(Structured page parsing data)

● ● ● ● ● ● ●

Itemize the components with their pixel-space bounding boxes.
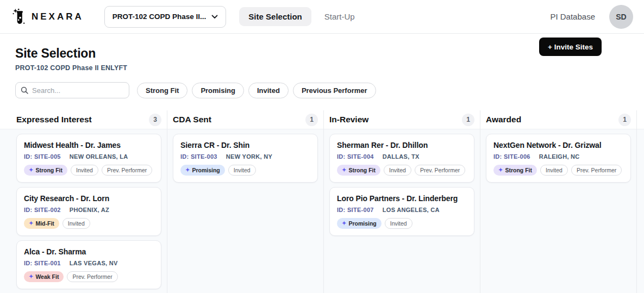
filter-chips: Strong FitPromisingInvitedPrevious Perfo… [137, 83, 376, 98]
search-box[interactable] [15, 82, 129, 98]
fit-badge-label: Promising [348, 220, 376, 227]
tab-site-selection[interactable]: Site Selection [239, 7, 311, 26]
nav-tabs: Site Selection Start-Up [239, 7, 362, 26]
site-id: ID: SITE-002 [24, 207, 61, 213]
protocol-selector-dropdown[interactable]: PROT-102 COPD Phase II... [104, 6, 227, 28]
protocol-selector-value: PROT-102 COPD Phase II... [112, 13, 207, 21]
top-nav: NEXARA PROT-102 COPD Phase II... Site Se… [0, 0, 644, 34]
site-card-title: Midwest Health - Dr. James [24, 141, 154, 149]
tag-badge-prev-performer: Prev. Performer [571, 165, 622, 176]
fit-badge-label: Weak Fit [35, 273, 59, 280]
tag-badge-invited: Invited [62, 218, 90, 229]
page-header: Site Selection PROT-102 COPD Phase II EN… [0, 34, 644, 72]
fit-badge-weak-fit: ✦Weak Fit [24, 271, 64, 282]
tag-badge-invited: Invited [385, 218, 412, 229]
site-location: NEW ORLEANS, LA [70, 153, 128, 160]
tab-start-up[interactable]: Start-Up [317, 7, 362, 26]
column-title: CDA Sent [173, 115, 211, 124]
column-body: Sierra CR - Dr. ShinID: SITE-003NEW YORK… [167, 129, 323, 293]
board-column-cda-sent: CDA Sent1Sierra CR - Dr. ShinID: SITE-00… [167, 110, 324, 293]
fit-badge-label: Strong Fit [35, 167, 62, 173]
page-title: Site Selection [15, 46, 629, 61]
sparkles-icon: ✦ [185, 167, 190, 173]
site-card-title: Alca - Dr. Sharma [24, 247, 154, 256]
column-title: In-Review [329, 115, 368, 124]
column-count-badge: 1 [462, 114, 474, 126]
site-card[interactable]: Alca - Dr. SharmaID: SITE-001LAS VEGAS, … [16, 240, 161, 289]
site-card-meta: ID: SITE-005NEW ORLEANS, LA [24, 153, 154, 160]
site-card-meta: ID: SITE-001LAS VEGAS, NV [24, 260, 154, 266]
column-count-badge: 1 [305, 114, 318, 126]
site-selection-page: NEXARA PROT-102 COPD Phase II... Site Se… [0, 0, 644, 293]
filter-chip-previous-performer[interactable]: Previous Performer [293, 83, 376, 98]
site-card[interactable]: Sierra CR - Dr. ShinID: SITE-003NEW YORK… [173, 134, 318, 183]
site-id: ID: SITE-007 [337, 207, 374, 213]
pi-database-link[interactable]: PI Database [550, 12, 595, 21]
column-title: Expressed Interest [16, 115, 92, 124]
column-header: Awarded1 [480, 110, 636, 129]
search-icon [21, 86, 28, 94]
invite-sites-button[interactable]: + Invite Sites [539, 38, 602, 56]
sparkles-icon: ✦ [29, 167, 33, 173]
fit-badge-mid-fit: ✦Mid-Fit [24, 218, 59, 229]
column-header: Expressed Interest3 [11, 110, 167, 129]
column-body: NextGen Network - Dr. GrizwalID: SITE-00… [480, 129, 636, 293]
site-location: DALLAS, TX [383, 153, 420, 160]
column-title: Awarded [486, 115, 521, 124]
site-card-meta: ID: SITE-003NEW YORK, NY [180, 153, 310, 160]
user-avatar[interactable]: SD [609, 5, 633, 29]
site-location: NEW YORK, NY [226, 153, 272, 160]
site-card-tags: ✦Strong FitInvitedPrev. Performer [337, 165, 467, 176]
search-input[interactable] [32, 86, 128, 95]
column-count-badge: 1 [618, 114, 631, 126]
tag-badge-prev-performer: Prev. Performer [415, 165, 465, 176]
fit-badge-strong-fit: ✦Strong Fit [337, 165, 380, 176]
protocol-subtitle: PROT-102 COPD Phase II ENLYFT [15, 64, 629, 72]
tag-badge-prev-performer: Prev. Performer [102, 165, 152, 176]
filter-chip-invited[interactable]: Invited [248, 83, 289, 98]
site-card-meta: ID: SITE-002PHOENIX, AZ [24, 207, 154, 213]
site-id: ID: SITE-003 [180, 153, 217, 160]
site-card-tags: ✦Strong FitInvitedPrev. Performer [493, 165, 623, 176]
brand-name: NEXARA [32, 11, 84, 22]
fit-badge-strong-fit: ✦Strong Fit [493, 165, 537, 176]
site-card-tags: ✦Strong FitInvitedPrev. Performer [24, 165, 154, 176]
site-card[interactable]: Loro Pio Partners - Dr. LinderbergID: SI… [329, 187, 474, 236]
fit-badge-promising: ✦Promising [180, 165, 225, 176]
chevron-down-icon [211, 15, 218, 19]
site-location: PHOENIX, AZ [70, 207, 109, 213]
tag-badge-invited: Invited [384, 165, 411, 176]
site-card[interactable]: Sherman Rer - Dr. DhillonID: SITE-004DAL… [329, 134, 474, 183]
tag-badge-invited: Invited [228, 165, 256, 176]
site-card-tags: ✦PromisingInvited [337, 218, 467, 229]
site-card-meta: ID: SITE-007LOS ANGELES, CA [337, 207, 467, 213]
site-card-title: NextGen Network - Dr. Grizwal [493, 141, 623, 149]
fit-badge-promising: ✦Promising [337, 218, 382, 229]
sparkles-icon: ✦ [498, 167, 503, 173]
filter-chip-promising[interactable]: Promising [192, 83, 244, 98]
site-id: ID: SITE-001 [24, 260, 61, 266]
board-column-in-review: In-Review1Sherman Rer - Dr. DhillonID: S… [324, 110, 480, 293]
site-card-tags: ✦PromisingInvited [180, 165, 310, 176]
tag-badge-invited: Invited [540, 165, 568, 176]
sparkles-icon: ✦ [342, 221, 346, 226]
site-card[interactable]: NextGen Network - Dr. GrizwalID: SITE-00… [486, 134, 631, 183]
site-card-title: Sierra CR - Dr. Shin [180, 141, 310, 149]
site-card-tags: ✦Weak FitPrev. Performer [24, 271, 154, 282]
site-location: LAS VEGAS, NV [70, 260, 118, 266]
site-card-title: Sherman Rer - Dr. Dhillon [337, 141, 467, 149]
filter-chip-strong-fit[interactable]: Strong Fit [137, 83, 187, 98]
column-body: Sherman Rer - Dr. DhillonID: SITE-004DAL… [324, 129, 480, 293]
nexara-logo-icon [11, 8, 27, 26]
site-card[interactable]: Midwest Health - Dr. JamesID: SITE-005NE… [16, 134, 161, 183]
column-count-badge: 3 [149, 114, 161, 126]
board-column-awarded: Awarded1NextGen Network - Dr. GrizwalID:… [480, 110, 637, 293]
sparkles-icon: ✦ [342, 167, 346, 173]
column-header: In-Review1 [324, 110, 480, 129]
site-card[interactable]: City Research - Dr. LornID: SITE-002PHOE… [16, 187, 161, 236]
fit-badge-label: Strong Fit [348, 167, 376, 173]
site-id: ID: SITE-004 [337, 153, 374, 160]
site-card-title: City Research - Dr. Lorn [24, 194, 154, 203]
site-card-title: Loro Pio Partners - Dr. Linderberg [337, 194, 467, 203]
fit-badge-strong-fit: ✦Strong Fit [24, 165, 67, 176]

● ● ● ● ● ● ●

**Assignment**
Pick each line holding "COPD" out of the entries above and return it.

**Exercise answer**
protocol-selector-dropdown[interactable]: PROT-102 COPD Phase II... [104, 6, 227, 28]
protocol-selector-value: PROT-102 COPD Phase II... [112, 13, 207, 21]
top-nav: NEXARA PROT-102 COPD Phase II... Site Se… [0, 0, 644, 34]
page-header: Site Selection PROT-102 COPD Phase II EN… [0, 34, 644, 72]
site-selection-page: NEXARA PROT-102 COPD Phase II... Site Se… [0, 0, 644, 293]
protocol-subtitle: PROT-102 COPD Phase II ENLYFT [15, 64, 629, 72]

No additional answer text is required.